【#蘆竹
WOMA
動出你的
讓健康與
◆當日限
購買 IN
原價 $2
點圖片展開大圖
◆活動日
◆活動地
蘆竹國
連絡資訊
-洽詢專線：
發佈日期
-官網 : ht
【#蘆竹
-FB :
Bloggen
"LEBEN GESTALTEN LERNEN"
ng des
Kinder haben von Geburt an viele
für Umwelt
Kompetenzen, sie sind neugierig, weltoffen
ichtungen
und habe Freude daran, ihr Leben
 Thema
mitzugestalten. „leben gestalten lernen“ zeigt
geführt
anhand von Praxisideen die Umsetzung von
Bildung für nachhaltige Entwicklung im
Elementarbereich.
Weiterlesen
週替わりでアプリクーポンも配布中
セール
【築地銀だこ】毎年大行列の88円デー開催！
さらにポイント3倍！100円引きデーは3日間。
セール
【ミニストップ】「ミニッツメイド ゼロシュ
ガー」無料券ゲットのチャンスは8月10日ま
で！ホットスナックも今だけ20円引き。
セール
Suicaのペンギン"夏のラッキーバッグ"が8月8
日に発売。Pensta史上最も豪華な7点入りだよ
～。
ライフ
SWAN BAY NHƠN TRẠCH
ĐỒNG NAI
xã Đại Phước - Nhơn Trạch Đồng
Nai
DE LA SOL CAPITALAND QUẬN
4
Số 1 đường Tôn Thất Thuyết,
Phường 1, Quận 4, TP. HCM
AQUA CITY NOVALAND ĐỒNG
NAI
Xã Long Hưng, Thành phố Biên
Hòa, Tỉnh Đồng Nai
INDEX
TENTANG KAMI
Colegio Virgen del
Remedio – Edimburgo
* * * * *
#### AIM OF THE EXERCISE:
Could you transcribe all of the data exactly as it is given?

#### FINISHED EXERCISE:
【#蘆竹
WOMA
動出你的
讓健康與
◆當日限
購買 IN
原價 $2
點圖片展開大圖
◆活動日
◆活動地
蘆竹國
連絡資訊
-洽詢專線：
發佈日期
-官網 : ht
【#蘆竹
-FB :
Bloggen
"LEBEN GESTALTEN LERNEN"
ng des
Kinder haben von Geburt an viele
für Umwelt
Kompetenzen, sie sind neugierig, weltoffen
ichtungen
und habe Freude daran, ihr Leben
 Thema
mitzugestalten. „leben gestalten lernen“ zeigt
geführt
anhand von Praxisideen die Umsetzung von
Bildung für nachhaltige Entwicklung im
Elementarbereich.
Weiterlesen
週替わりでアプリクーポンも配布中
セール
【築地銀だこ】毎年大行列の88円デー開催！
さらにポイント3倍！100円引きデーは3日間。
セール
【ミニストップ】「ミニッツメイド ゼロシュ
ガー」無料券ゲットのチャンスは8月10日ま
で！ホットスナックも今だけ20円引き。
セール
Suicaのペンギン"夏のラッキーバッグ"が8月8
日に発売。Pensta史上最も豪華な7点入りだよ
～。
ライフ
SWAN BAY NHƠN TRẠCH
ĐỒNG NAI
xã Đại Phước - Nhơn Trạch Đồng
Nai
DE LA SOL CAPITALAND QUẬN
4
Số 1 đường Tôn Thất Thuyết,
Phường 1, Quận 4, TP. HCM
AQUA CITY NOVALAND ĐỒNG
NAI
Xã Long Hưng, Thành phố Biên
Hòa, Tỉnh Đồng Nai
INDEX
TENTANG KAMI
Colegio Virgen del
Remedio – Edimburgo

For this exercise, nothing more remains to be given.